City of Hope performs 10,000th bone marrow transplant, works toward therapy for HIV/AIDS

Last week the City of Hope announced performing their 10,000th bone marrow transplant since 1976 when they were among the first centers to carry out the risky procedure. They said:

City of Hope performed its first successful bone marrow transplant in 1976 on a young college student from Indiana who was diagnosed with acute myeloid leukemia. His physician told him he should prepare himself for inevitable death. But his cousin, a physician in Los Angeles, knew that City of Hope was launching a bone marrow transplant program. The young student went to City of Hope to undergo a bone marrow transplant, and he has remained in remission for 35 years.

Bone marrow transplants are the original stem cell transplant because it’s the blood-forming stem cells in the bone marrow that are being transplanted from the donor and that rebuild the blood supply of the sick person.

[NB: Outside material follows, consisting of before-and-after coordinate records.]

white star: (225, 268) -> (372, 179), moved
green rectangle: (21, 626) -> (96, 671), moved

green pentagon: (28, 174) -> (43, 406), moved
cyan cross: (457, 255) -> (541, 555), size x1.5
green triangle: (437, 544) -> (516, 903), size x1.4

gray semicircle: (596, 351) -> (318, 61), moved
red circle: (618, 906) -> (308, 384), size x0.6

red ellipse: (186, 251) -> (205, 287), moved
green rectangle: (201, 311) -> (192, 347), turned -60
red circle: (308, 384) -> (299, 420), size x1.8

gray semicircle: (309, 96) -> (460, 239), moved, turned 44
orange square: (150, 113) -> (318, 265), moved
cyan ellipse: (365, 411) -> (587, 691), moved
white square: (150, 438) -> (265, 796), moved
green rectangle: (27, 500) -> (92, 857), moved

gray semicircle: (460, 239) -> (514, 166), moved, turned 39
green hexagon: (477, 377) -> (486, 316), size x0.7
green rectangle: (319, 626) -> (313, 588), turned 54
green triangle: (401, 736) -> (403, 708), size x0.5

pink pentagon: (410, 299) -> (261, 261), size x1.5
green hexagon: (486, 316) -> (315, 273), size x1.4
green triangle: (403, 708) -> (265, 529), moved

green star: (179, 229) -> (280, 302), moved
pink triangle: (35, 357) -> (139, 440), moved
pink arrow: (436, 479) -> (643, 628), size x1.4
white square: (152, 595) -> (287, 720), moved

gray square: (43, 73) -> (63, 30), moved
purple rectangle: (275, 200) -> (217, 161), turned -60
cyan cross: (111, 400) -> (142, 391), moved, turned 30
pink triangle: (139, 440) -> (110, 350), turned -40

The procedure has dramatically increased survival rates for diseases such as leukemia, lymphoma and myeloma, and in one recent dramatic case also seems to have treated an AIDS patient.

This AIDS patient – widely known as the Berlin patient – received blood-forming stem cells from a person who was immune to HIV. Those cells rebuilt the patient’s blood system with cells that could resist the HIV virus. The announcement of that case was dramatic and exciting. However, there aren’t enough HIV-resistant people to provide transplants for all people infected with HIV. CIRM is funding two teams of researchers – including one at City of Hope – who are genetically engineering blood-forming stem cells to contain the mutation that seemingly cured the Berlin patient. A transplant with those cells could leave patients resistant to the infection and carry less risk because it’s their own cells being modified. We should know in a few years whether the FDA considers the research ready to test in humans.

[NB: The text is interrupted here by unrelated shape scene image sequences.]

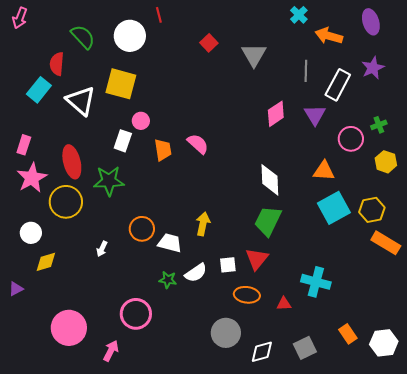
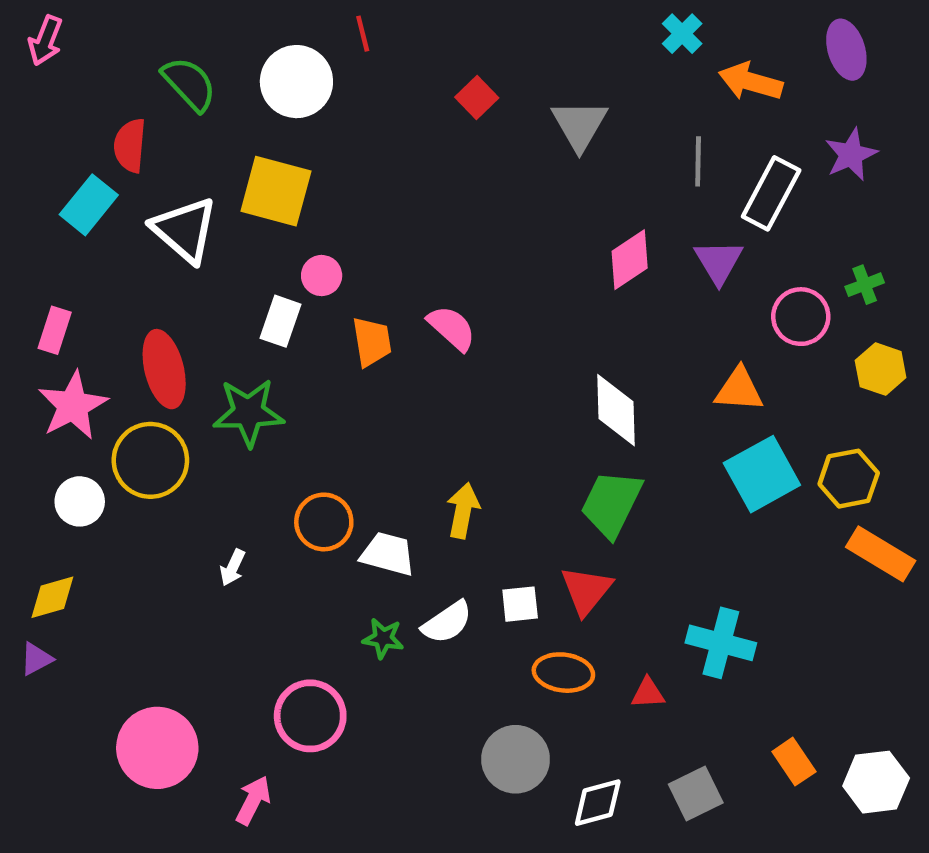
white circle: (31, 233) -> (80, 501), moved
yellow diamond: (46, 262) -> (52, 597), moved

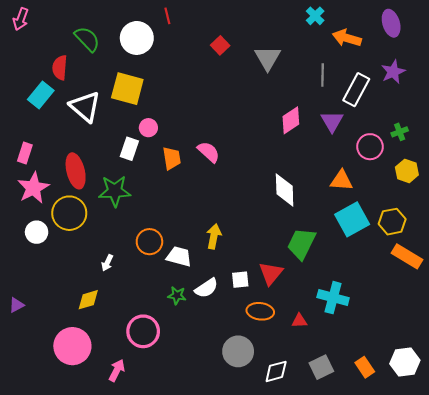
green trapezoid: (611, 504) -> (301, 244), moved
yellow diamond: (52, 597) -> (88, 300), moved
orange rectangle: (794, 762) -> (365, 367), moved

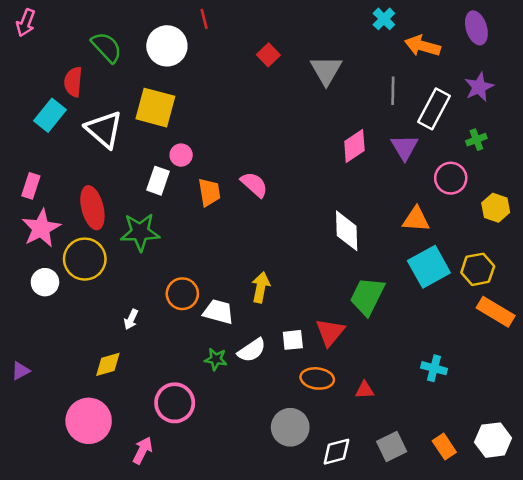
green cross: (400, 132) -> (476, 140), moved
cyan cross: (333, 298) -> (434, 368), moved, size x0.7

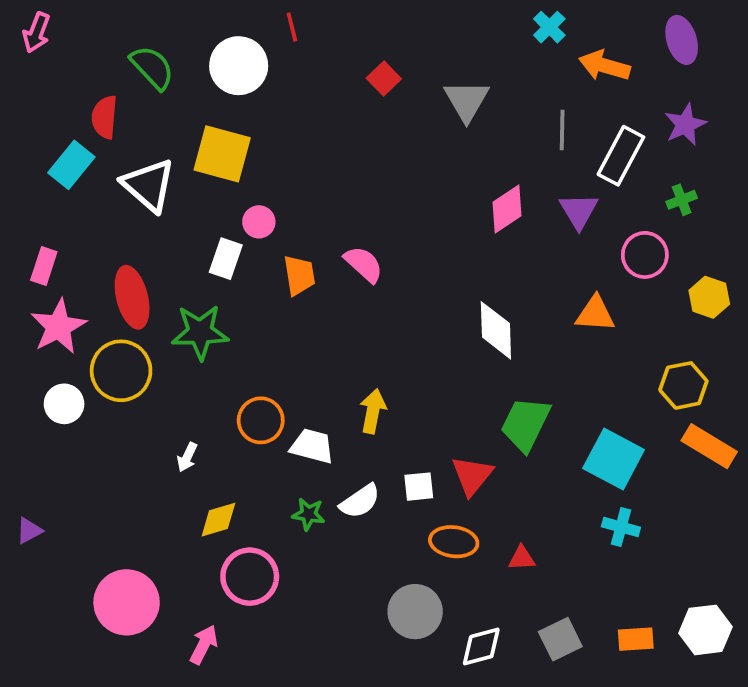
cyan square: (429, 267) -> (614, 459), moved, turned -33
yellow diamond: (108, 364) -> (218, 520), moved
orange rectangle: (444, 447) -> (636, 639), turned -60

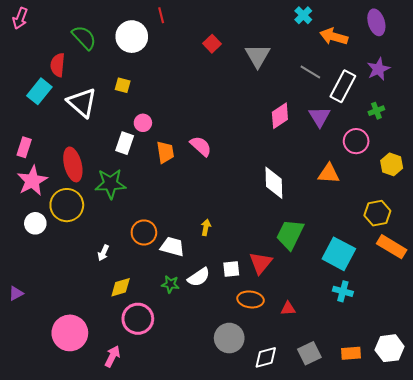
gray line: (562, 130) -> (310, 72), turned -60
yellow square: (222, 154) -> (123, 85), size x0.5
yellow arrow: (373, 411) -> (206, 227), size x0.7

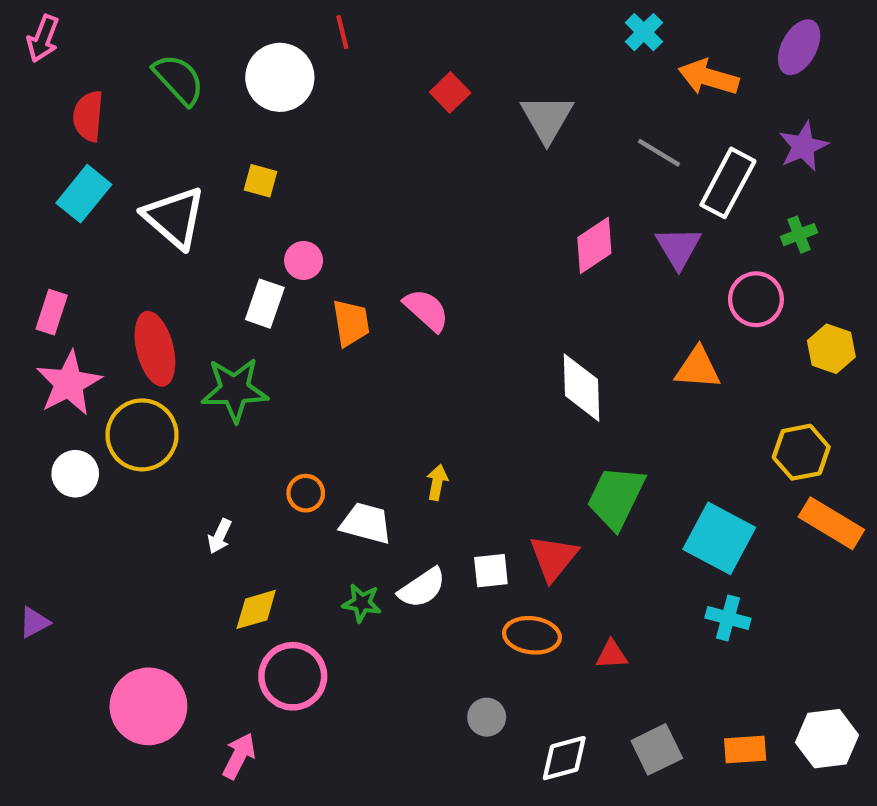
purple ellipse: (376, 22) -> (799, 47), turned 45
red semicircle: (58, 65) -> (88, 116), moved
orange circle: (144, 232) -> (306, 493), size x0.7
gray circle: (229, 338) -> (487, 717), size x0.6

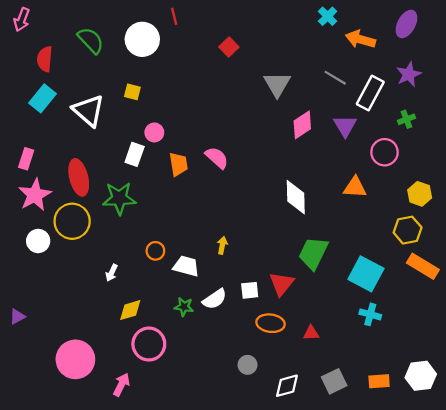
gray triangle: (547, 118) -> (277, 84), moved
yellow hexagon: (831, 349) -> (420, 194), moved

What’s interesting is that the City of Hope announcement about their 10,000th bone marrow transplant is being hailed by some as a victory for adult stem cells. Blood-forming stem cells have by now cured countless people of blood diseases, but they can’t cure diseases of the nerves, liver, pancreas or any organ other than blood. Mesenchymal stem cells, also found in bone marrow, have been tested as therapies in a number of diseases, and they seem to have improved symptoms in some diseases, but they have not been shown to replace damaged tissue or cure the disease.

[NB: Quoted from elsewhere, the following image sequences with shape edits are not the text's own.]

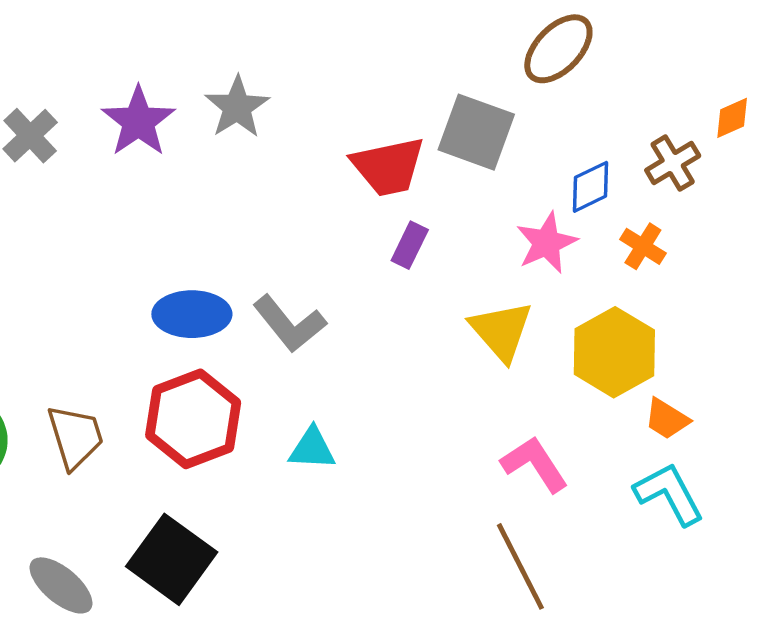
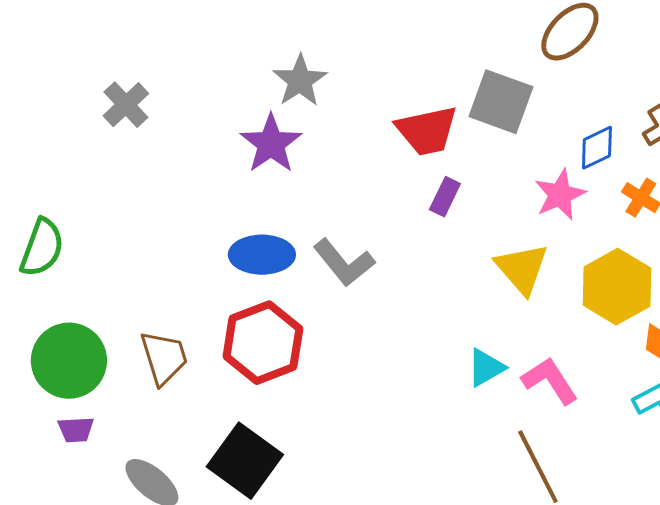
purple star: (138, 121) -> (271, 144), moved
cyan triangle: (312, 449) -> (486, 368), moved, turned -33

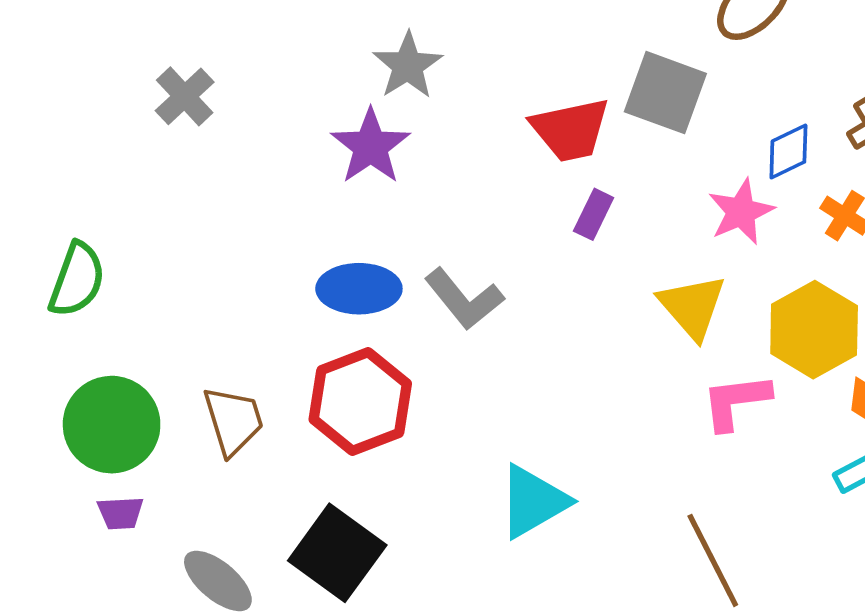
cyan triangle: (486, 368) -> (533, 501), moved, size x1.5
pink L-shape: (550, 381) -> (736, 401), moved, turned -64

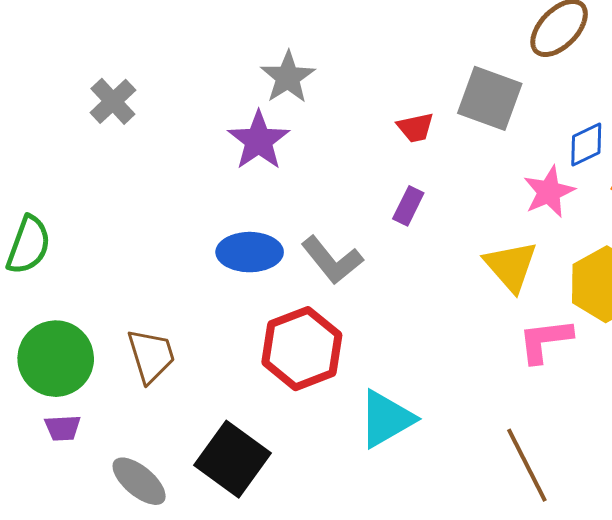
red trapezoid: (570, 130) -> (415, 127), size x0.6
purple rectangle: (594, 214) -> (408, 206), moved
red hexagon: (360, 401) -> (302, 349), moved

Scientists have found tissue-specific stem cells in many organs and one day they might be used to treat disease — and if they do there’s little doubt CIRM will have been involved in some way in that discovery. Some CIRM grantees are already working to develop new therapies with tissue-specific stem cells from brain. But until there’s a cure for every disease that has yet or could one day strike my loved ones, I think it’s too early to claim which stem cell type is best for all diseases.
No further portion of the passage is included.